We started back down the path. “What do you think the story is about now?” I was again in front of her and so had to turn around to ask this question.

“Sometimes I think it’s a story about being tricked. Not that he did it on purpose, but it wasn’t accidental, him confiding in me, just then.” Of course every confidence is a kind of manipulation. Or calculation. I trust you with this. Or maybe it’s I want you to think that I trust you with this.

“And other times?”

“A low bar. I’m not—I mean, your mother dies and your father abandons you, I’m not saying that’s not rough. But the man tells me one sad, you know he shares one feeling—not even, he sort of implies emotional depth, and I’m ready to marry him. We ask too little. Or I do, anyway.”


We got to my car and I drove Laura back to my parents’ house. She asked me if I wanted to come in and I said I didn’t, but tell them I said hello. Then I drove back up north, to Marin County, which was where we lived. You know Marin County: clogs and herbs in window boxes and cleaning with white vinegar. Inconveniencing ourselves, yes, but only if we were guaranteed an aesthetic payoff. Good intentions, sure, but when have they ever been enough? And my herbs were dying. Some wanted water and some wanted sun and some needed shade and a good talking-to and I couldn’t bring myself to care which ones were which. Anyway, even the aesthetics we could barely afford, how we thought we were going to manage with a child I have no idea. When we split I moved in with my parents. My ex-husband had to get a roommate.

Two things Laura said: the part about “speaking desire” and also the part about the low bar. I started thinking about how I’d told John—my husband then, ex- now—that I wanted a baby, and he’d said Okay, like that, no conversation just Okay, like it was my decision, how endlessly supportive he was every month when I got my period, never angry, never sad, like it was something that was happening not to us but to me. And then I thought about how what I wanted was not a baby, not a baby with John, what I wanted was to go into the glass-fronted cabinet we’d bought at an antiques fair and restored (John was handy, he had that going for him, all those summers working construction) and remove the tea service his parents had gotten for him, for us, a wedding present—Limoges china, floral pattern, delicate handles, those rims so thin you wanted to bite right through them—and smash it, smash every single piece. Twelve cups and twelve matching saucers and the teapot, bulbous, mocking. A bizarre gift, his parents weren’t particularly rich or particularly British, something they said they thought I’d like. Maybe because I was, am, a snob.
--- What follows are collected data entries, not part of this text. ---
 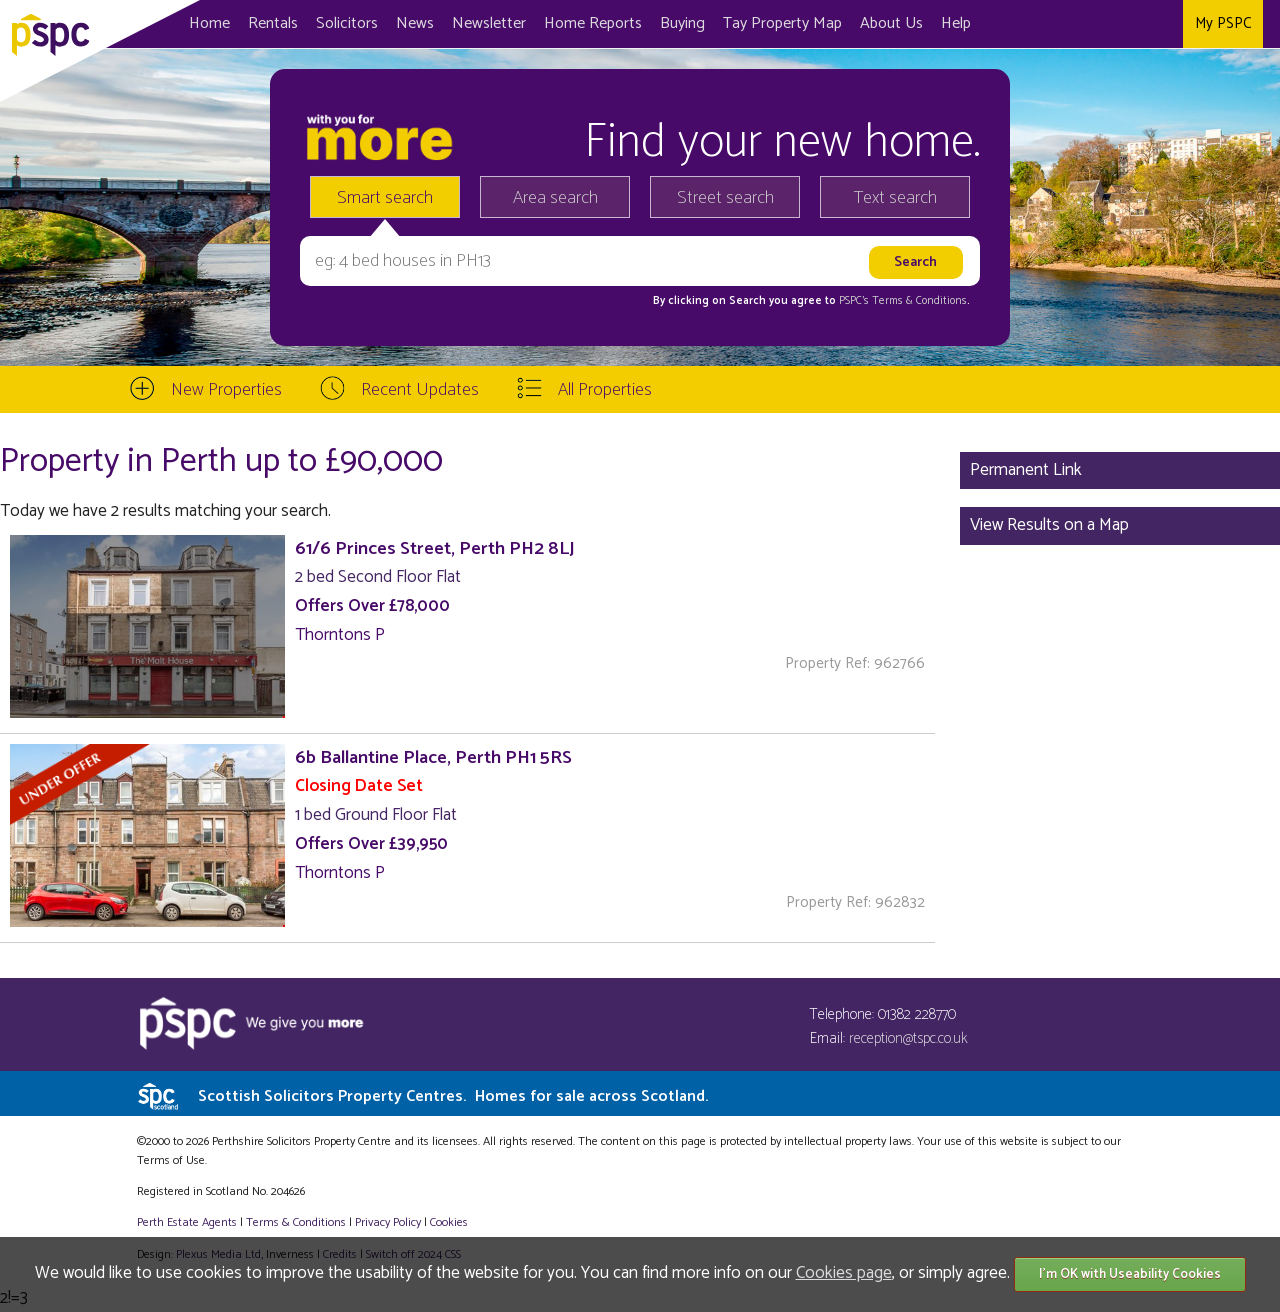 What do you see at coordinates (449, 1222) in the screenshot?
I see `Cookies` at bounding box center [449, 1222].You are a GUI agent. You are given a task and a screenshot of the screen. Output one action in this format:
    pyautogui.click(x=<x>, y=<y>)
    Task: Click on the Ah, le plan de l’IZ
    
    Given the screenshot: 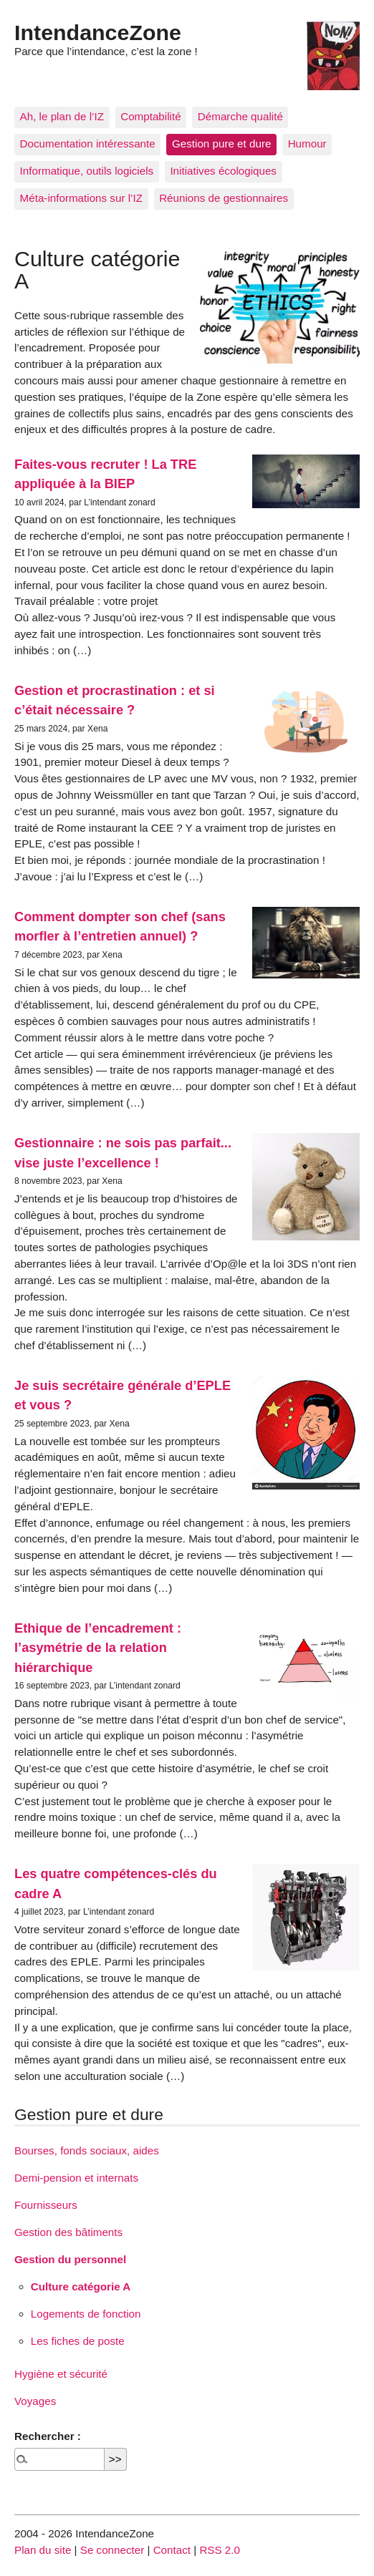 What is the action you would take?
    pyautogui.click(x=62, y=116)
    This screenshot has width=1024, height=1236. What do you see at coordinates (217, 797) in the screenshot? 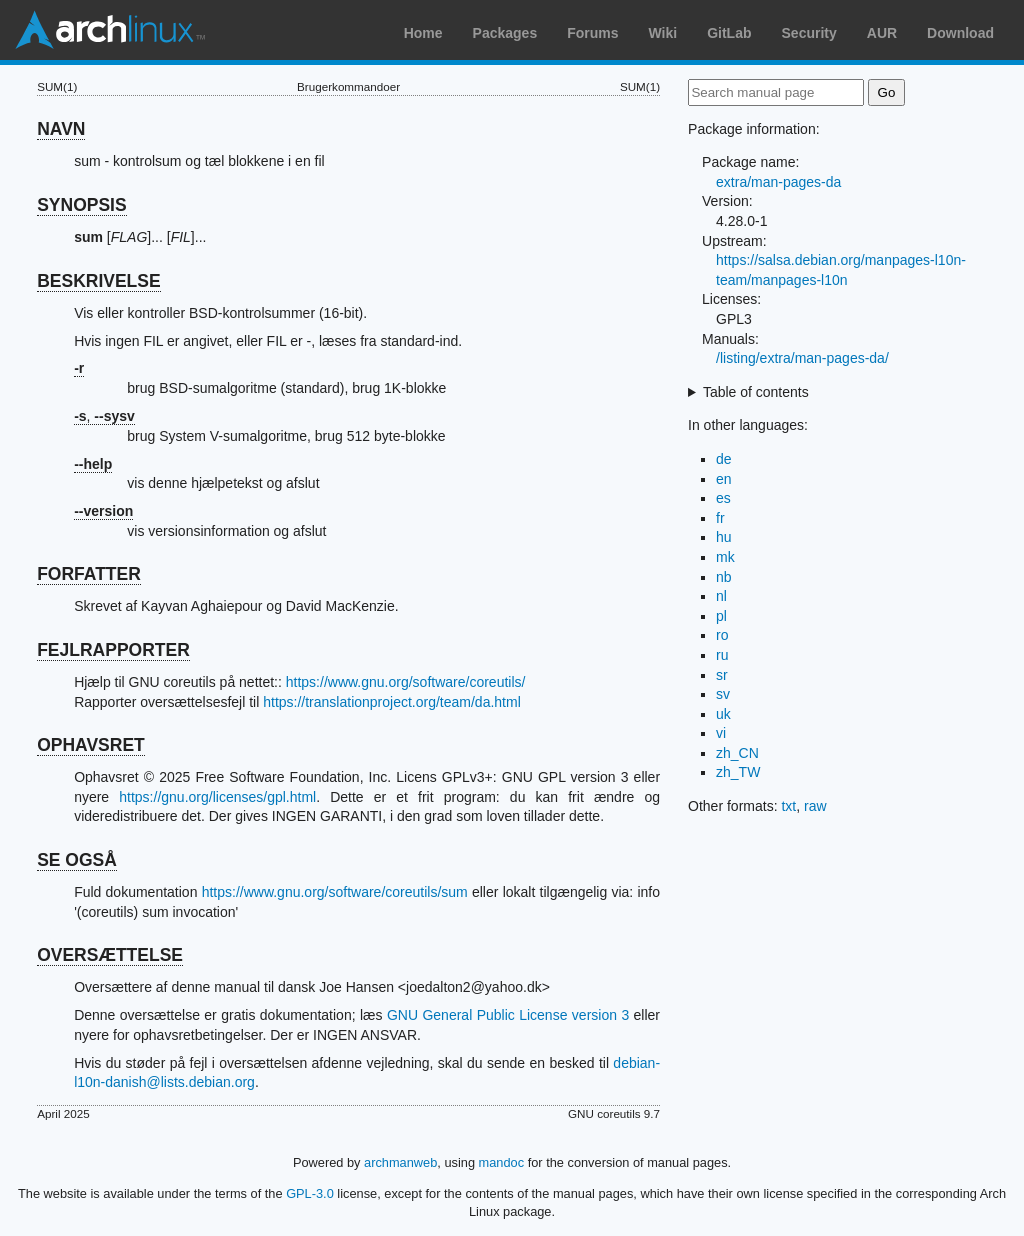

So I opened the cabinet and I took the teapot out but then instead of smashing it I set it down on the ground and I removed its dainty lid and I unzipped my jeans and I pulled down my underwear and I pissed in it. Wiped the spray away with the bottom of my T-shirt, put the lid back on. Lifted the teapot, put it back in the cabinet, closed the cabinet’s glass-fronted door. In my hand the china felt, just slightly, warmer. It stayed there for a year. Then I had my affair and I got my divorce and I gave John the teapot and now I live somewhere else with my kid. He’s a boy. Laura I haven’t seen in years.